In [None]:
import nltk
from nltk.corpus import wordnet as wn

nltk.download("wordnet")

# Simple sanity check
dog_synsets = wn.synsets("dog")
dog_synsets


[nltk_data] Downloading package wordnet to
[nltk_data]     C:\Users\ok\AppData\Roaming\nltk_data...
[nltk_data]   Package wordnet is already up-to-date!


[Synset('dog.n.01'),
 Synset('frump.n.01'),
 Synset('dog.n.03'),
 Synset('cad.n.01'),
 Synset('frank.n.02'),
 Synset('pawl.n.01'),
 Synset('andiron.n.01'),
 Synset('chase.v.01')]

In [38]:
s = dog_synsets[0]
print("ID:", s.name())
print("POS:", s.pos())
print("Definition:", s.definition())
print("Examples:", s.examples())


ID: dog.n.01
POS: n
Definition: a member of the genus Canis (probably descended from the common wolf) that has been domesticated by man since prehistoric times; occurs in many breeds
Examples: ['the dog barked all night']


In [39]:
print("Hypernyms:", s.hypernyms())
print("Hyponyms (first 5):", s.hyponyms()[:5])
print("Similar-to:", s.similar_tos())


Hypernyms: [Synset('domestic_animal.n.01'), Synset('canine.n.02')]
Hyponyms (first 5): [Synset('corgi.n.01'), Synset('dalmatian.n.02'), Synset('cur.n.01'), Synset('pooch.n.01'), Synset('lapdog.n.01')]
Similar-to: []


In [44]:
cat_synsets = wn.synsets("cat")
cat_synsets


[Synset('cat.n.01'),
 Synset('guy.n.01'),
 Synset('cat.n.03'),
 Synset('kat.n.01'),
 Synset('cat-o'-nine-tails.n.01'),
 Synset('caterpillar.n.02'),
 Synset('big_cat.n.01'),
 Synset('computerized_tomography.n.01'),
 Synset('cat.v.01'),
 Synset('vomit.v.01')]

In [45]:
s = cat_synsets[0]
print("Hypernyms:", s.hypernyms())
print("Hyponyms (first 5):", s.hyponyms()[:5])
print("Similar-to:", s.similar_tos())


Hypernyms: [Synset('feline.n.01')]
Hyponyms (first 5): [Synset('wildcat.n.03'), Synset('domestic_cat.n.01')]
Similar-to: []


In [None]:
from neo4j import GraphDatabase

URI = "neo4j://127.0.0.1:7687" 
USER = "neo4j"
PASSWORD = "wordnet-similarity1"  

driver = GraphDatabase.driver(URI, auth=(USER, PASSWORD))
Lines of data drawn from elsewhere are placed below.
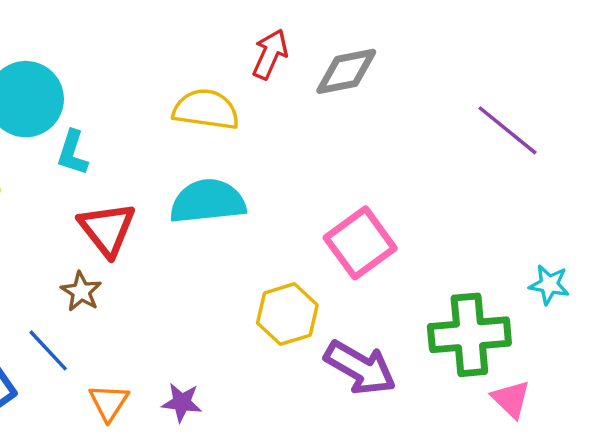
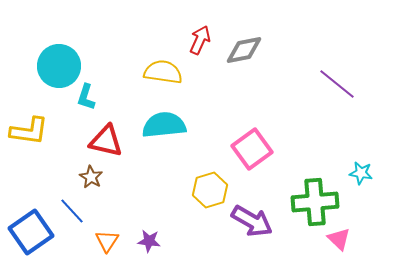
red triangle: (107, 229) -> (106, 141), turned -39

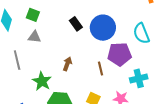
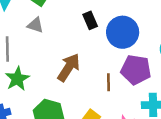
brown arrow: (67, 64) -> (69, 67), size x1.6
green star: (42, 81) -> (17, 79), moved

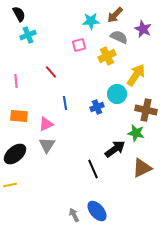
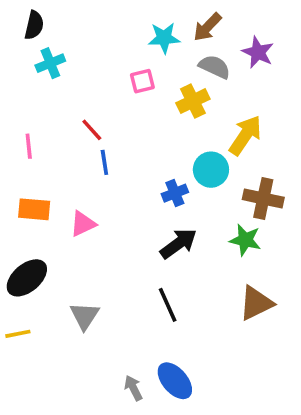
black semicircle: (19, 14) -> (34, 25), turned 42
blue line: (65, 103) -> (104, 162), moved
gray triangle: (47, 145) -> (85, 316), moved
black arrow: (115, 149) -> (178, 244), moved

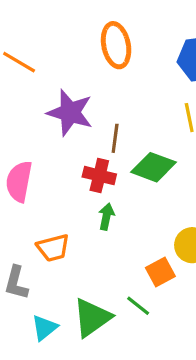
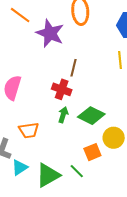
purple star: (70, 113) -> (50, 33), moved
green diamond: (154, 167) -> (91, 116), moved
cyan triangle: (44, 328) -> (20, 167), moved

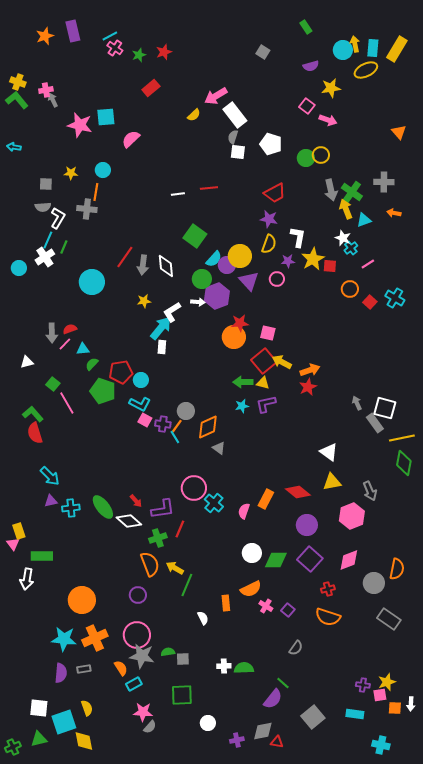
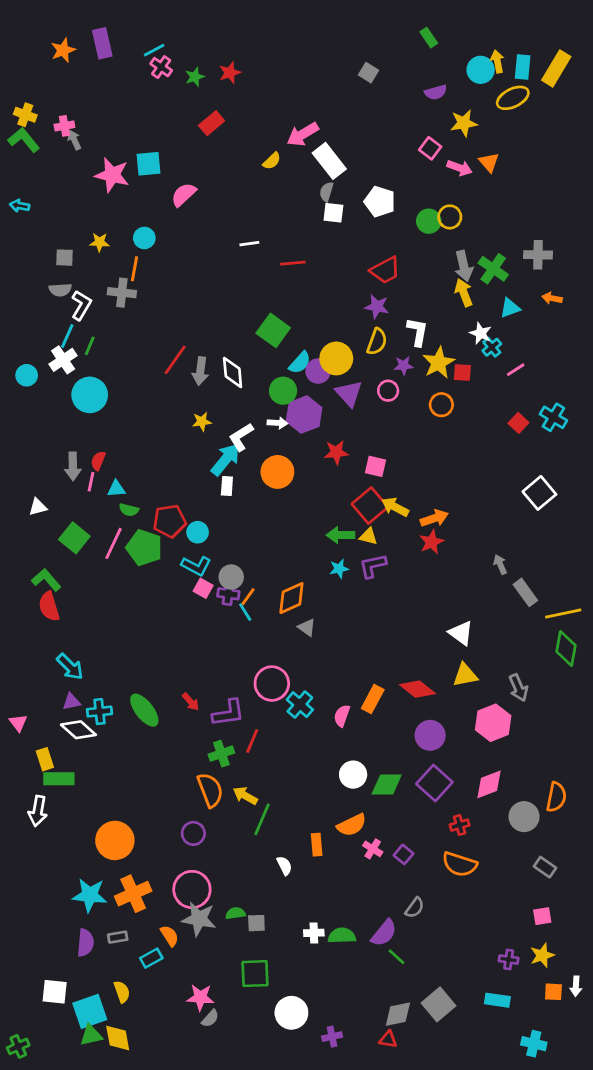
orange triangle: (399, 132) -> (489, 162), moved
white line: (178, 194) -> (249, 244), moved
yellow arrow: (346, 209) -> (464, 293), moved
cyan circle: (92, 282) -> (90, 395), moved
orange circle: (350, 289) -> (441, 405), moved
red semicircle: (70, 329) -> (98, 461), turned -48
orange circle: (234, 337) -> (277, 472), moved
pink line: (65, 344) -> (91, 482), turned -32
green semicircle: (92, 364) -> (129, 510), turned -120
green square: (53, 384) -> (74, 538), size x1.5
pink line: (67, 403) -> (113, 543), moved, turned 55
white square: (385, 408) -> (539, 493), moved, turned 35
gray circle: (186, 411) -> (231, 577), moved
white diamond: (129, 521) -> (78, 730), moved
yellow rectangle: (19, 531) -> (45, 759), moved
pink triangle: (13, 544) -> (18, 723), moved
gray rectangle: (389, 619) -> (545, 867), size x0.7
cyan rectangle: (134, 684) -> (151, 958), moved
pink square: (380, 695) -> (542, 916), moved
purple semicircle: (273, 699) -> (384, 933), moved
white circle: (208, 723) -> (291, 1013), size x1.5
gray diamond: (263, 731) -> (398, 1014), moved
green triangle: (39, 739) -> (91, 1035), moved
with driver.session() as session:
    result = session.run("RETURN 'Connected!' AS msg").single()
    print(result["msg"])


Connected!


In [55]:
with driver.session() as session:
    session.run("""
        MERGE (n:Synset {id: $id})
        SET n.definition = $definition,
            n.pos = $pos
    """, id=s.name(), definition=s.definition(), pos=s.pos())


In [56]:
hyper = s.hypernyms()[0]

# create hypernym node + relation
with driver.session() as session:
    session.run("""
        MERGE (h:Synset {id: $h})
        MERGE (c:Synset {id: $c})
        MERGE (h)-[:HYPERNYM_OF]->(c)
    """, h=hyper.name(), c=s.name())


In [7]:
from neo4j import GraphDatabase
from nltk.corpus import wordnet as wn


In [8]:
def get_synset_ids(word, pos="n"):
    """Return WordNet synset IDs (e.g., 'dog.n.01') for a word."""
    return [s.name() for s in wn.synsets(word, pos=pos)]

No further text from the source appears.